* _Entries shown_
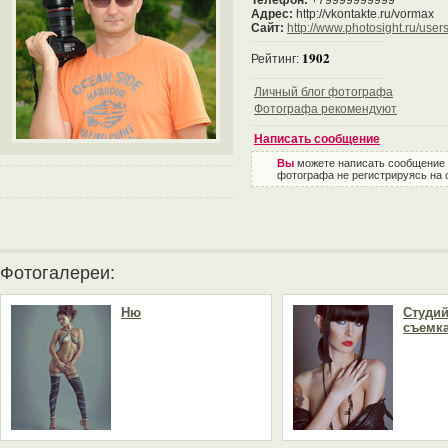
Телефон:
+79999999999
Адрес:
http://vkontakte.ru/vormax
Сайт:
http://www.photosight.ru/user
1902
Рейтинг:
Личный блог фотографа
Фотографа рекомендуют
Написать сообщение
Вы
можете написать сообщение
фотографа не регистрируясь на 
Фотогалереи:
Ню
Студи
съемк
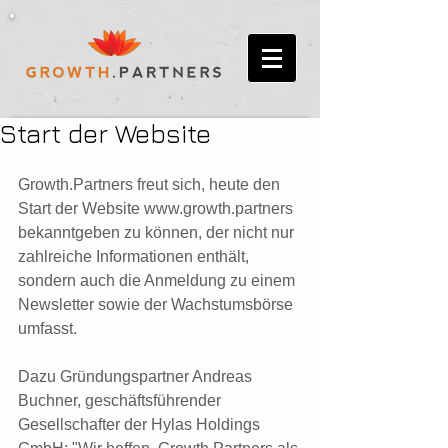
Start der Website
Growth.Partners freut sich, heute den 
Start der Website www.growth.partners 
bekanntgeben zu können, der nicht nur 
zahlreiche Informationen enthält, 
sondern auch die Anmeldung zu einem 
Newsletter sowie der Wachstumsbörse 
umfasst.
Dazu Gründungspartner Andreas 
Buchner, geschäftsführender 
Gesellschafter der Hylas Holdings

--

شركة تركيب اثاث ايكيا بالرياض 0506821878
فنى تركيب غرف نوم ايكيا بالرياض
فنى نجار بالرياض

* _Task instructions_
Pictures in the material above should be skipped; print exactly the lines from the one with "Фотографа рекомендуют" through the one with "Gesellschafter der Hylas Holdings".

* _The answer_
Фотографа рекомендуют
Написать сообщение
Вы
можете написать сообщение
фотографа не регистрируясь на 
Фотогалереи:
Ню
Студи
съемк
Start der Website
Growth.Partners freut sich, heute den 
Start der Website www.growth.partners 
bekanntgeben zu können, der nicht nur 
zahlreiche Informationen enthält, 
sondern auch die Anmeldung zu einem 
Newsletter sowie der Wachstumsbörse 
umfasst.
Dazu Gründungspartner Andreas 
Buchner, geschäftsführender 
Gesellschafter der Hylas Holdings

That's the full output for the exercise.